I recently re-read "The Five Love Languages" and re-confirmed that my primary LL is quality time. I have observed that I DO desire cac (and it's a fairly strong desire) when I have been spending quality time with him, such as being out to dinner with him or out at a friend's house. I also feel desire for him when we've been discussing/arguing about our M, and have surprised him by initiating a few times. It's the interaction that I crave with him that I don't get as often as I would like. We have to work on that.
So, what is Mrs. GGB's LL? Have you observed any changes in her desire when she is feeling loved in her love language?
Mrs CAC, Heres is acts of service. She goes out on a limb doing things for me (like going out and buying all the provisions for my upcoming trip to Oshkosh -- I'm going to camp with two of my sons, she's staying home with the rest of the brood). Her "servicing" me orally is feeling like an AOS to me, and that is sort of killing it for me. It's pretty obvious that it isn't at the top of the list of things she wants to do but she does it because I like it. The problem is, to me AOS doesn't do anything for building intimacy, in fact most of the things she does are in the background, not with me. AOS and gift giving are the LL's I scored lowest on. AOS is also very hard for me to pull off. I haven't noticed more than a small difference in her when I do AOS for her.

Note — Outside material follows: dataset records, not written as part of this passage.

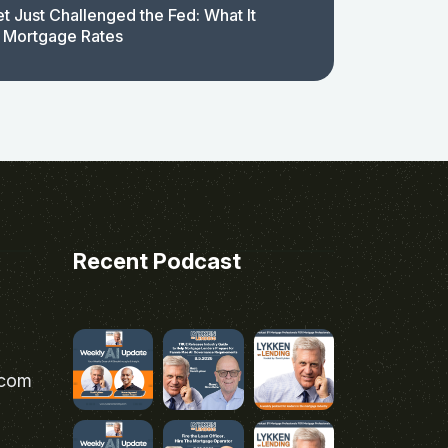
t Just Challenged the Fed: What It
 Mortgage Rates
Recent Podcast
.com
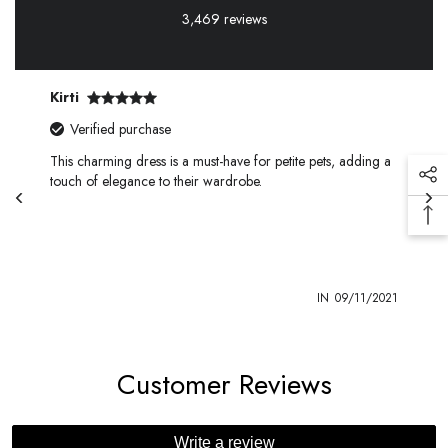
3,469 reviews
Kirti
Verified purchase
This charming dress is a must-have for petite pets, adding a
touch of elegance to their wardrobe.
1
IN
09/11/2021
Customer Reviews
Write a review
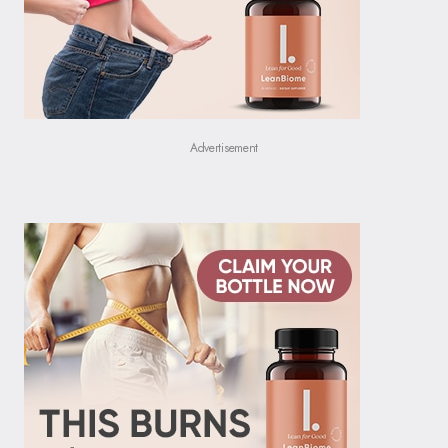
Advertisement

Another issue compounding the lack of intimacy is that I seem to be developing ED. As a result I am becoming even more gun shy when it comes to initiating because I don't know if the equipment will be able to keep up. This shouldn't be happening, as I am only 46, and am in better physical shape than I've ever been before.
Karen, Thanks for weighing in. Matter of fact, I did go to the doc just today for my physical. I've got to go back for a blood work-up (fasting), they'll be checking for diabetes, testosterone and a couple other things.
The kiddies are wearing us out, mostly S17 who is depressed, can't sleep at night, is having self esteem issues & girlfriend issues (father won't let her see him, concerned about physicalness of R). The two little ones, now 2 and 3, are partners in crime and almost impossible to contain. That, and they wake up the birds every morning, that is before they wake up the rest of the house. Lately, they've been up by 5am. S17 has had a noticible affect on our R because his problems always come up during "our" time. Not a lot of fun in the GGB household right now. It has to get better though.
Do a little dance make a little love get down to night. Sounds like things are much better in the chrome household then the last time I checked in on ya!
kids are tiring... I feel you.. believe me. I have a 4 yold and a 20 month old and they are terrible sleepers. it wears on you..Sounds like things are only getting better for you and Im glad!
Oh and Happy Birthday!!
me: 37 H: 44 Married for 18 years this june S7 S3 porn issues, and much more... since 7/06
Happiness can be found, even in the darkest of times, if one only remembers to turn on the light.